- **EXERCISE INSTRUCTIONS**:
Your answer should consist of the lines in the listing that hold "αυτός".

Segment Start: DATASET EXTRACT

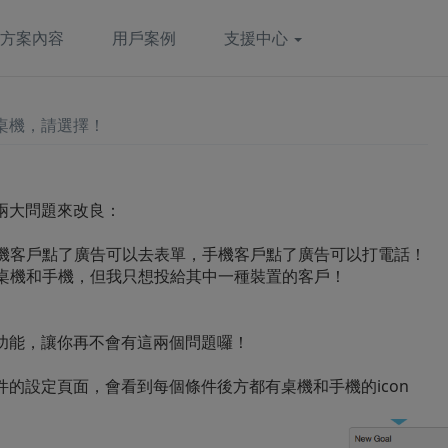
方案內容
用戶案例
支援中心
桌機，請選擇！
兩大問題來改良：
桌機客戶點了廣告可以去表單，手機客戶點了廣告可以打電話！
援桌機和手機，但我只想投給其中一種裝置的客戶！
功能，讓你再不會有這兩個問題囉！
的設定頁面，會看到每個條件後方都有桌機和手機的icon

Segment End: DATASET EXTRACT
Segment Start: DATASET EXTRACT

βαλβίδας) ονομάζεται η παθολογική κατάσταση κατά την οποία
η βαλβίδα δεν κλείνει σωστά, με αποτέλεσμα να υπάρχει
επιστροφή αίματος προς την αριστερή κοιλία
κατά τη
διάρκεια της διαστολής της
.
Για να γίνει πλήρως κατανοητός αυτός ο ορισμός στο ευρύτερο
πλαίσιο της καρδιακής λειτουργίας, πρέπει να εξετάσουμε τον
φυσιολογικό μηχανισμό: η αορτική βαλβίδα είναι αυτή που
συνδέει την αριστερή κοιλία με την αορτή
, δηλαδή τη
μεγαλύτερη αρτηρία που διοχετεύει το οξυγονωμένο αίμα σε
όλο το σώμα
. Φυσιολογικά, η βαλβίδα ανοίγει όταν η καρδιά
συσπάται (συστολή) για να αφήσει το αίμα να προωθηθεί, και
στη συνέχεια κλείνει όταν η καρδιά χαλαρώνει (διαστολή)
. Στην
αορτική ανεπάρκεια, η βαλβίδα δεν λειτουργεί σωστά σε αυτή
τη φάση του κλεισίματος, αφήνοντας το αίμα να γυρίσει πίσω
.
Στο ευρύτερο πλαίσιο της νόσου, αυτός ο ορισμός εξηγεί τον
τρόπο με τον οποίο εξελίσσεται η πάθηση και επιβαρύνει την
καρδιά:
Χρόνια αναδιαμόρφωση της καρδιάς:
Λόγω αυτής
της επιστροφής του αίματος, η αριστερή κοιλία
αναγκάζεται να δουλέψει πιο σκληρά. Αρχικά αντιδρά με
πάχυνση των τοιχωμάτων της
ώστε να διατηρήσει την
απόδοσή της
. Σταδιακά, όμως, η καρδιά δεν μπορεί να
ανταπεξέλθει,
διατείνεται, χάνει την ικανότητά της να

Segment End: DATASET EXTRACT

- **RESULT OF THIS TASK**:
Για να γίνει πλήρως κατανοητός αυτός ο ορισμός στο ευρύτερο
Στο ευρύτερο πλαίσιο της νόσου, αυτός ο ορισμός εξηγεί τον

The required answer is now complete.